In this example, DataRobot recommends Gamma Deviance, which is used for modeling in this use case. Besides Gamma Deviance, DataRobot also includes a list of metrics that you can select based on your own needs.
df["Incurred"].describe()
count 2.169100e+04 mean 9.647973e+03 std 4.713051e+04 min 2.220000e-15 25% 1.802750e+02 50% 4.959266e+02 75% 1.827121e+03 max 1.563323e+06 Name: Incurred, dtype: float64
df["Incurred"].hist(bins=10)
<AxesSubplot:>
Feature engineering¶
Feature engineering has proven to improve model performance in many use cases, although it is an optional step for this workflow. This provides an opportunity to incorporate domain knowledge into the model.
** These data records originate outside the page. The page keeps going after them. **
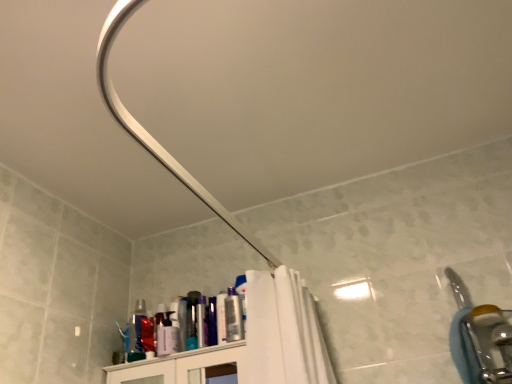 Question: From the image's perspective, is silver metallic faucet at right located above matte plastic can at upper center, positioned as the second toiletry in left-to-right order?

Choices:
 (A) yes
 (B) no

Answer: (B)

Question: Could you tell me if silver metallic faucet at right is facing matte plastic can at upper center, marked as the first toiletry in a right-to-left arrangement?

Choices:
 (A) yes
 (B) no

Answer: (B)

Question: Does silver metallic faucet at right appear on the left side of matte plastic can at upper center, positioned as the second toiletry in left-to-right order?

Choices:
 (A) yes
 (B) no

Answer: (B)

Question: From a real-world perspective, does silver metallic faucet at right sit lower than matte plastic can at upper center, marked as the first toiletry in a right-to-left arrangement?

Choices:
 (A) yes
 (B) no

Answer: (A)

Question: Is silver metallic faucet at right far away from matte plastic can at upper center, marked as the first toiletry in a right-to-left arrangement?

Choices:
 (A) no
 (B) yes

Answer: (A)

Question: Does silver metallic faucet at right lie in front of matte plastic can at upper center, marked as the first toiletry in a right-to-left arrangement?

Choices:
 (A) yes
 (B) no

Answer: (A)

Question: From the image's perspective, is metallic silver can at upper center, the 1th toiletry when ordered from left to right, located above matte plastic can at upper center, marked as the first toiletry in a right-to-left arrangement?

Choices:
 (A) no
 (B) yes

Answer: (A)

Question: Is metallic silver can at upper center, the 2th toiletry in the right-to-left sequence, taller than matte plastic can at upper center, positioned as the second toiletry in left-to-right order?

Choices:
 (A) yes
 (B) no

Answer: (B)

Question: Does metallic silver can at upper center, the 2th toiletry in the right-to-left sequence, have a lesser height compared to matte plastic can at upper center, marked as the first toiletry in a right-to-left arrangement?

Choices:
 (A) yes
 (B) no

Answer: (A)

Question: Could matte plastic can at upper center, marked as the first toiletry in a right-to-left arrangement, be considered to be inside metallic silver can at upper center, the 1th toiletry when ordered from left to right?

Choices:
 (A) no
 (B) yes

Answer: (A)

Question: Is metallic silver can at upper center, the 2th toiletry in the right-to-left sequence, next to matte plastic can at upper center, positioned as the second toiletry in left-to-right order, and touching it?

Choices:
 (A) no
 (B) yes

Answer: (A)

Question: From a real-world perspective, is metallic silver can at upper center, the 1th toiletry when ordered from left to right, located higher than matte plastic can at upper center, marked as the first toiletry in a right-to-left arrangement?

Choices:
 (A) no
 (B) yes

Answer: (B)

Question: Is the depth of silver metallic faucet at right greater than that of metallic silver can at upper center, the 2th toiletry in the right-to-left sequence?

Choices:
 (A) yes
 (B) no

Answer: (B) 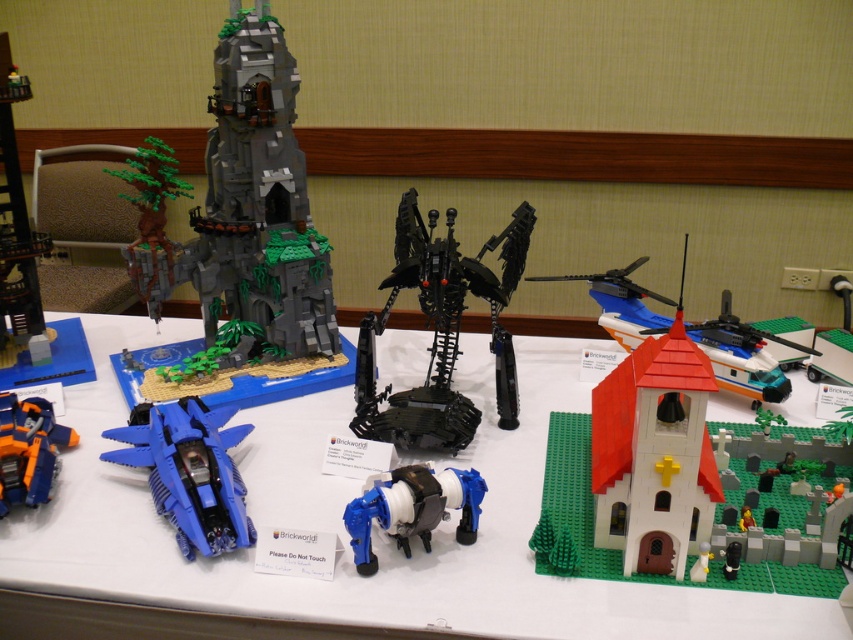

Feature engineering can be as simple as extracting the month from a date so that a seasonal trend can be captured. Alternatively, it can be as complicated as getting aggregated claim counts for the past x years. Therefore depending on the use case, feature engineering can be very time-consuming. For illustration purposes, feature engineering is already performed on the example dataset.
For example, ReportingDelay
= ReportDate
- AccidentDate
. In Python, the following code can be used to achieve this:
df["ReportingDelay"] = df["ReportDate"] - df["AccidentDate"]
The result above assumes that ReportDate
and AccidentDate
are both recorded in the original dataset.
Modeling¶
Create a project¶
Upload the training data to DataRobot to create a project. In this example, upload the dataframe "df" created in previous steps to DataRobot.
project_name = f"Workers Comp Claim Severity {datetime.datetime.now()}"
project = dr.Project.create(df, project_name=project_name)
Initiate Autopilot¶
project.analyze_and_model(target="Incurred", worker_count=-1)
Project(Workers Comp Claim Severity 2022-10-18 13:01:08.535262)
The output for the following snippet displays the features included in the "Informative Features" feature list.
flists = project.get_featurelists()
flist = next(x for x in flists if x.name == "Informative Features")
flist.features
['ReportingDelay', 'AccidentHour', 'Age', 'WeeklyRate', 'Gender', 'MaritalStatus', 'HoursWorkedPerWeek', 'DependentChildren', 'DependentsOther', 'PartTimeFullTime', 'DaysWorkedPerWeek', 'DateOfAccident (Year)', 'ClaimDescription', 'ReportedDay', 'InitialCaseEstimate', 'Incurred', 'DateOfAccident (Day of Month)', 'DateOfAccident (Day of Week)', 'DateOfAccident (Month)']
Interpret results¶
Once the data is uploaded to DataRobot, and a project has started, you can start exploring in the GUI. Use the URL below will lead you to the project.
project.open_in_browser
<bound method BrowserMixin.open_in_browser of Project(Workers Comp Claim Severity 2022-10-18 12:55:11.203002)>
Exploratory Data Analysis¶
Navigate to the Data tab to learn more about your data.
Click each feature to see information such as the summary statistics (min, max, mean, std) of numeric features or a histogram that represents the relationship of a feature with the target.